Tlaib, too, made inflammatory comments about Israel in 2021, as Breitbart News senior editor Joel Pollak noted at the time.
“Tlaib also made the awkward remark that ‘[t]here’s always kind of a calming feeling I tell folks when I think of the Holocaust,’ meaning that she felt reassured about the ‘fact’ [sic] that Palestinians had helped Jews (they did not),” Pollak wrote.
The speaker also pointed to a resolution that McCollum once put forth, which he says was “to condemn Israel and support Palestinian terrorist organization.”
“These are just multiple Democrats on multiple times consistently saying anti-Semitic remarks and it has got to stop,” he said.
The top two House Democrats, Jeffries and Minority Whip Katherine Clark (D-MA), along with Reps. Pete Aguilar (D-CA) and Ted Lieu (D-CA) said Sunday in a joint statement that “Israel is not a racist state.” Jayapal was not mentioned in their release.
Reps. Alexandria Ocasio-Cortez (D-NY) and Omar have refused to attend Herzog’s address this week, as the Hill noted. Rep. Jamal Bowman (D-NY) has also said he “probably” would not attend the joint address.
On Friday morning, Jeffries told media members at a press conference, “I look forward to welcoming [Herzog] with open arms when he comes to speak before Congress next Wednesday.”
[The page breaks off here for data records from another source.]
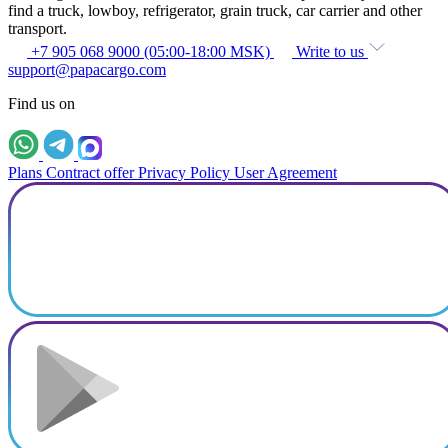
find a truck, lowboy, refrigerator, grain truck, car carrier and other
transport.
+7 905 068 9000 (05:00-18:00 MSK)
Write to us
support@papacargo.com
Find us on
Plans
Contract offer
Privacy Policy
User Agreement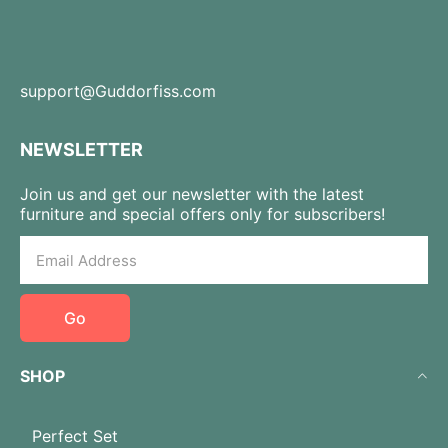
support@Guddorfiss.com
NEWSLETTER
Join us and get our newsletter with the latest
furniture and special offers only for subscribers!
Go
SHOP
Perfect Set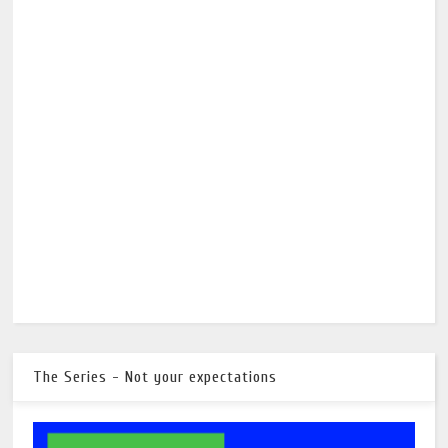
The Series - Not your expectations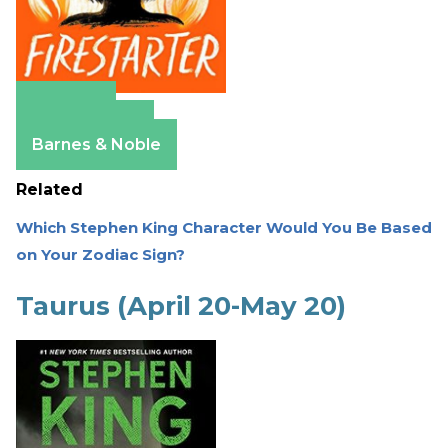
Amazon
Apple Books
Barnes & Noble
Related
Which Stephen King Character Would You Be Based
on Your Zodiac Sign?
Taurus (April 20-May 20)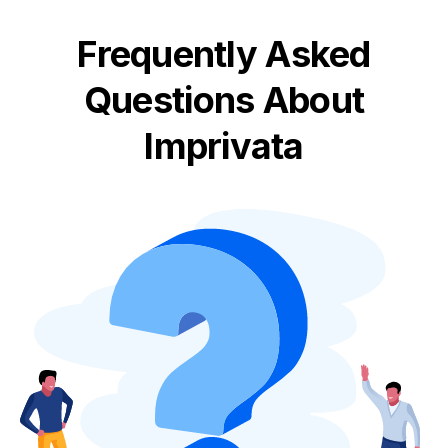
Frequently Asked
Questions About
Imprivata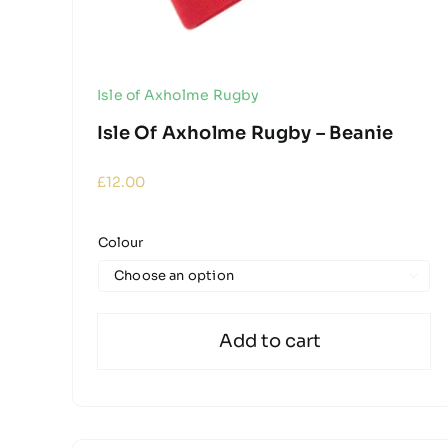
Isle of Axholme Rugby
Isle Of Axholme Rugby – Beanie
£
12.00
Colour

Add to cart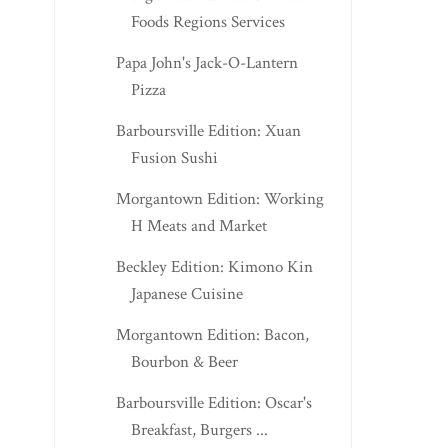
Foods Regions Services
Papa John's Jack-O-Lantern
Pizza
Barboursville Edition: Xuan
Fusion Sushi
Morgantown Edition: Working
H Meats and Market
Beckley Edition: Kimono Kin
Japanese Cuisine
Morgantown Edition: Bacon,
Bourbon & Beer
Barboursville Edition: Oscar's
Breakfast, Burgers ...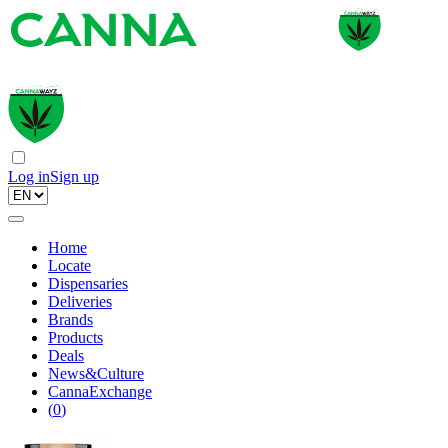
Log in
Sign up
Home
Locate
Dispensaries
Deliveries
Brands
Products
Deals
News&Culture
CannaExchange
(
0
)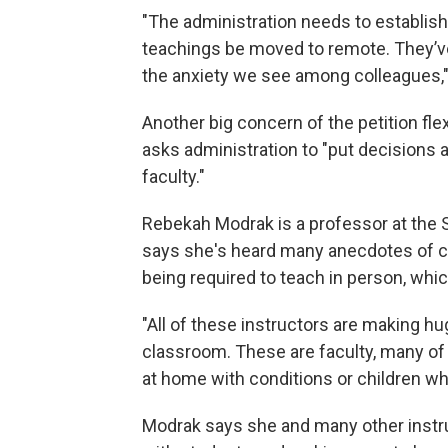
"The administration needs to establish c
teachings be moved to remote. They’v
the anxiety we see among colleagues,"
Another big concern of the petition fle
asks administration to "put decisions 
faculty."
Rebekah Modrak is a professor at the 
says she's heard many anecdotes of 
being required to teach in person, whi
"All of these instructors are making hug
classroom. These are faculty, many of
at home with conditions or children who
Modrak says she and many other instr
Jeffries, earlier this year, had to answer for defending his antisemitic uncle, Leonard Jeffries, several decades ago following a CNN report in mid-April. CNN’s Andrew Kaczynski and Em Steck’s noted:
While Jeffries was a college student at Binghamton University in upstate New York, the Black Student Union, in which Jeffries was an executive board member, invited his uncle to speak on campus after [Leonard’s] inflammatory comments caused an uproar.
Leonard Jeffries faced widespread backlash in the early 1990s after comments he made about the involvement of “rich Jews” in the African slave trade and “a conspiracy, planned and plotted and programmed out of Hollywood” of Jewish executives who he said were responsible for denigrating Black Americans in films.
Jeffries also authored a 1992 editorial article, unearthed by CNN, asserting under the subheading “White Media” that his uncle was the target of “character assassination.” He also referenced Nation of Islam Leader Louis Farrakhan under the subheading.
Moreover, the decades-old editorial took aim at black conservatives as Jeffries opined the demographic “threatens to sustain the oppression of the black masses.” He then drew a parallel between black conservatives and “house” slaves.
“Leader Jeffries has consistently been clear that he does not share the controversial views espoused by his uncle over thirty years ago,” spokeswoman Christina Stephenson said in a statement to CNN at the time.
Just over a week after CNN’s report, Jeffries’s office issued a press release stating he was leading a Democrat delegation of 12 to both Ghana and then Israel, where they met with Herzog.